La D.O, Ribera del guadiana, due cantine di extremadura e un cantina della D.O, Toro sono state le prime ad applicare questo sistema.
Una volta presentato il prototipo della nuova macchina per marcare i tappi con tecnologia laser in occasione dell’ultima fiera del vino e l’oliva di almendralejo del mese di marzo, ormai possiamo affermare che questa tecnologia si sta iniziando ad applicare nel processo produttivo.

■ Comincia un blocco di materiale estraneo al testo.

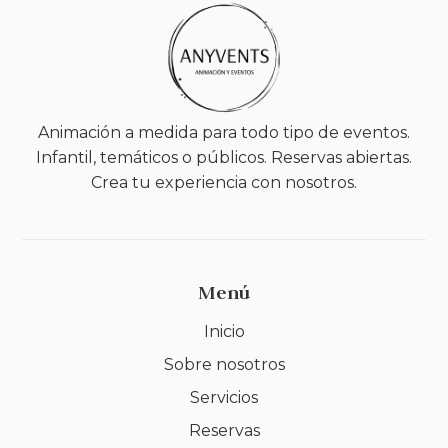
Animación a medida para todo tipo de eventos.
Infantil, temáticos o públicos. Reservas abiertas.
Crea tu experiencia con nosotros.
Menú
Inicio
Sobre nosotros
Servicios
Reservas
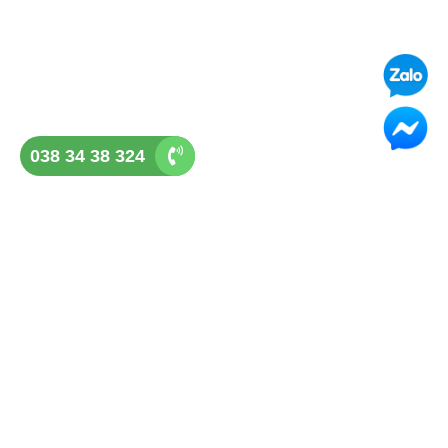
038 34 38 324
GHẾ ĐÁ QUẢNG NGÃI
Địa chỉ: Tổ 3, P Lê Hồng Phong, Tp Quảng Ngãi
Điện thoại: 038 34 38 324
Hotline: 038 34 38 324
Email:
ghedaquangngai@gmail.com
SẢN PHẨM CUNG CẤP
Ghế đá mài Granito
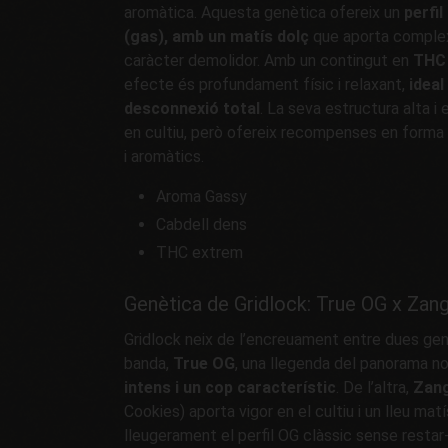
aromàtica. Aquesta genètica ofereix un
perfi
(gas), amb un matís dolç
que aporta complexi
caràcter demolidor. Amb un contingut en
THC
efecte és profundament físic i relaxant,
idea
desconnexió total
. La seva estructura alta i
en cultiu, però ofereix recompenses en forma
i aromàtics.
Aroma Gassy
Cabdell dens
THC extrem
Genètica de Gridlock: True OG x Zang
Gridlock neix de l’encreuament entre dues genè
banda,
True OG
, una llegenda del panorama 
intens i un cop característic
. De l’altra,
Zang
Cookies) aporta vigor en el cultiu i un lleu matí
lleugerament el perfil OG clàssic sense restar-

Queste cantine di extremadura, BODEGAS TORIBIO (VIÑA PUEBLA), COOP. SAN MARCOS e i vini che utilizzerà la PDO RIBERA DEL GUADIANAcome promozione dei propri vini, in collaborazione con BODEGAS VIÑAGUAREÑA della D.O, Toro, sono state le prime ad utilizzare questo sistema. A giudizio del sig. Toribio, di viña puebla “in realtà non cambia da come si marcano i tappi da sempre: a fuoco, solo che ora con una definizione assai maggiore e con più possibilità nelle differenti marcature e tracciabilità in ogni tappo”.
Questo tipo di marcatura è stato ormai riconosciuto come uno dei migliori progressi nel settore, dato che oltre ad una maggiore definizione e personalizzazione, permetterà a lungo termine di eliminare l’inchiostro dal processo produttivo della marcatura dei tappi.
L’accettazione di questo nuovo sistema da parte del settore del sughero è stata veramente buona, ed è stata anche migliore presso le numerose cantine in cui è stato presentato.
Frutto degli investimenti in ricerca e sviluppo di vínico, la marcatura digitale o con laser è ormai una realtà palpabile. È possibile già stappare tappi di alta qualità e marcati con laser.